Find the sum of all the positive integers which cannot be written as the sum of two abundant numbers.
Here is my code:
public class EulerProblem23 {
public static void main(String[] args) {
//First, I create an array containing all the numbers ranging from 1 to 28123.
int[] tall = new int[28123];
int x = 0;
for (int j = 1;j<=28123;j++){
tall[x] = j;
x++;
}
//Then, give all the numbers that can be written as the sum of two abundant numbers
//the value 0.
int forrige = 0;
for (int i = 1;i<=28123;i++){
if (isAbundant(i)){
if (2 * i <= 28123){
tall[i - 1] = 0;
}
if (forrige + i <= 28123){
tall[i - 1] = 0;
}
}
}
//All that's left should be summing all the numbers in the array.
long sum = 0;
for (int y = 0;y<28123;y++){
sum += tall[y];
}
System.out.println(sum);
}
public static boolean isAbundant(int n){
int sumAvDivisorer = 0;
for (int i = 1;i<n;i++){
if (n % i == 0){
sumAvDivisorer += i;
}
}
if (sumAvDivisorer > n){
return true;
}
else {
return false;
}
}
}
Is there something wrong with my logic here? Wouldn't all of the integers that can be defined as the sum of two abundant numbers become 0?
I would do it like this:
Make an array of all abundant numbers.
Add all pairs together. You can do this with nested for loops.
For every pair that adds to a number less than or equal to 28123, add the sum of that pair to the total sum.
This code makes no sense:
//Then, give all the numbers that can be written as the sum of two abundant numbers
//the value 0.
int forrige = 0;
for (int i = 1;i<=28123;i++){
if (isAbundant(i)){
if (2 * i <= 28123){
tall[i - 1] = 0;
}
if (forrige + i <= 28123){
tall[i - 1] = 0;
}
}
}
Supposedly, what you want to know if, for each i in the loop, if there are two numbers j and k which are both abundant and such that j + k = i.
Your code has no relation with it. Also, the second if has little meaning, as forrige is always 0.
What I would do.
1) An array of booleans [0, 28123]. True if the number is abundant (previous step). (*)

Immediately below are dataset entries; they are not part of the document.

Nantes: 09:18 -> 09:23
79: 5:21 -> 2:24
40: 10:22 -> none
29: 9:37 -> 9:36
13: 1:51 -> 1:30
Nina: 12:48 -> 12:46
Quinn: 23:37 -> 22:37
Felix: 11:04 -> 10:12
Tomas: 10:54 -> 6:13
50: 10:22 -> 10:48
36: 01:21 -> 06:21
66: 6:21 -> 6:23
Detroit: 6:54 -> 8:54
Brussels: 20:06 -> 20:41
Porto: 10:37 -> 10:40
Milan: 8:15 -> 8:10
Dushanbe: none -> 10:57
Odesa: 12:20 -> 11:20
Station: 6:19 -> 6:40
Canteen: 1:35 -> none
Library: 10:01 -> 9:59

2) Another array [0, 28123]. True if the number in the position is the add of two abundant numbers. Loop i from 1 to 28123, for each i, loop z from 1 to i/2 (either j <= i/2 or k <= i / 2). For each z, check in the previous array for z and i-z, if both are true set the value to true.
3) Loop the previous array and add all the indexes that are true in the array.

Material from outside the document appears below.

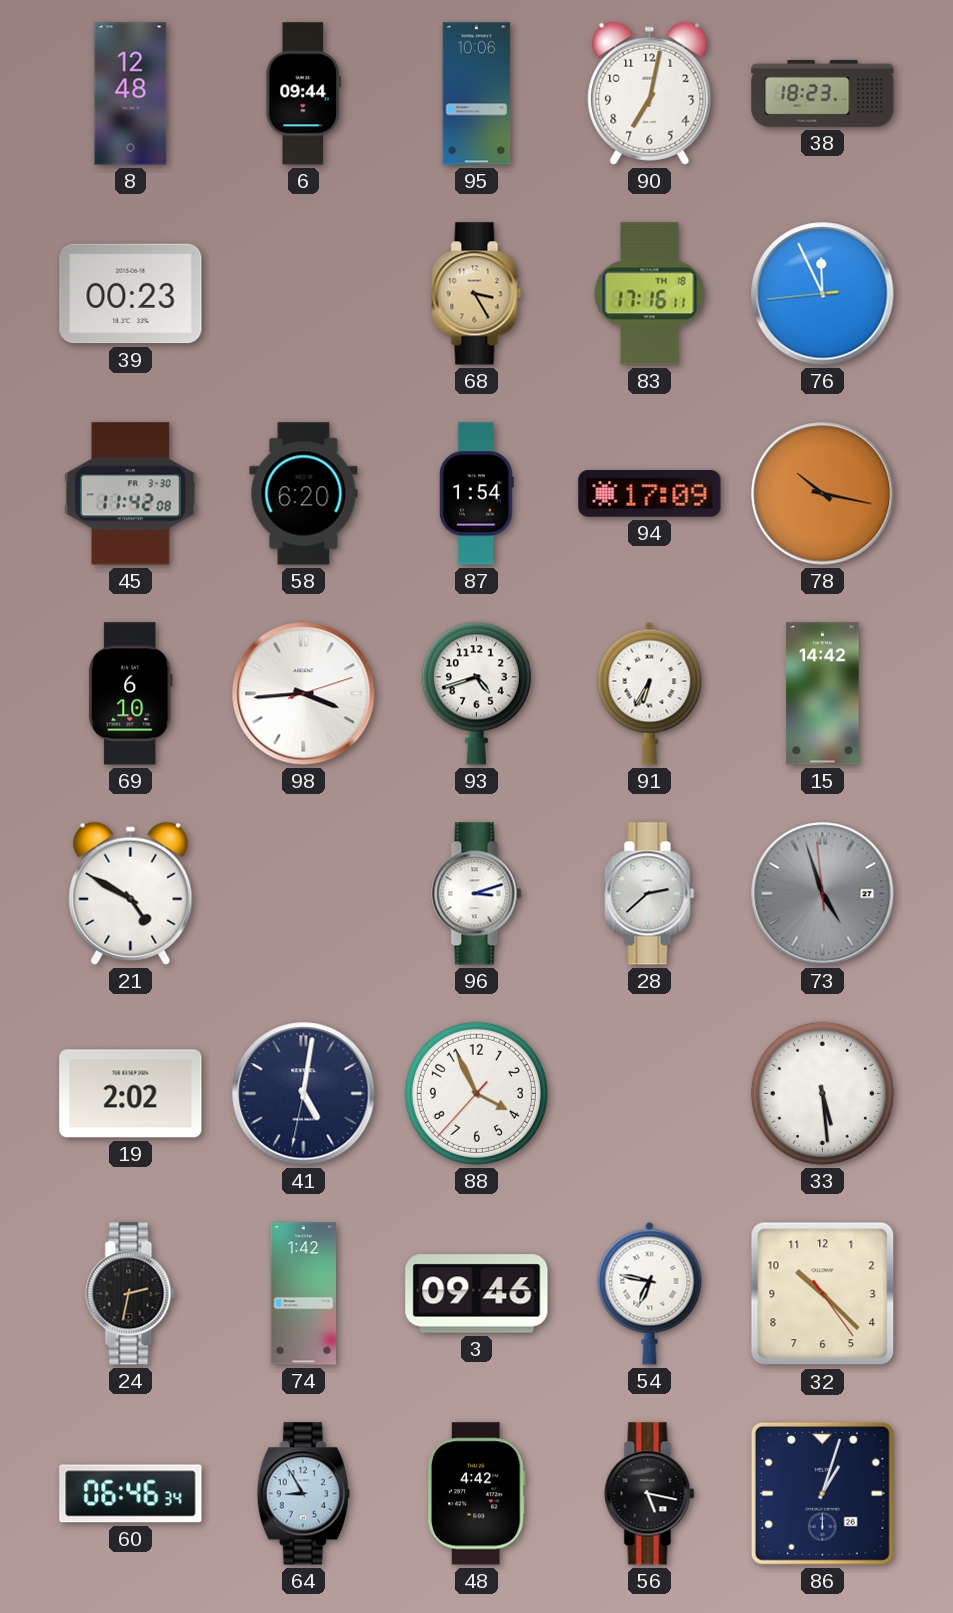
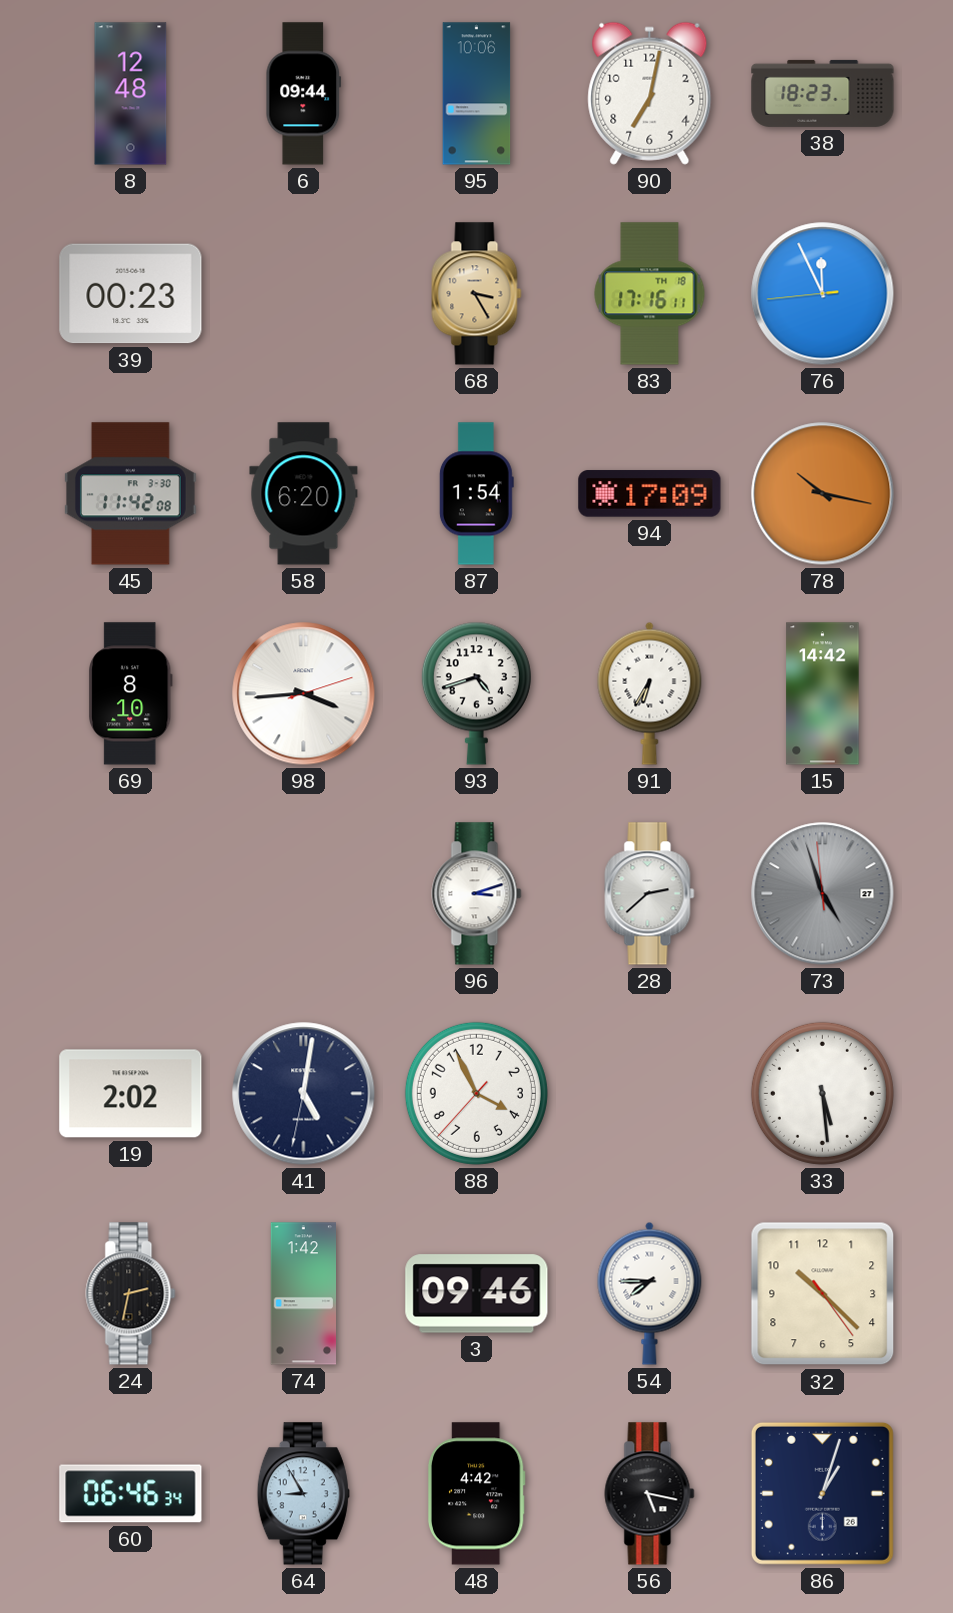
69: 6:10 -> 8:10
21: 4:50 -> none
54: 6:47 -> 7:45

Alternatively, is the condition of "abundant" is sparse enough, you could replace 1) with a list of the numbers which are abundant, and a hashset of them. So, instead of running j from 1 to i/2, you loop this list until you get to i/2 (use the hashset to find quickly if i-j is abundant or not).
Anyway, the idea in this problem is precalculating the values that you will be using again and again, instead of repeating the isAbundant calls to the same values time after time.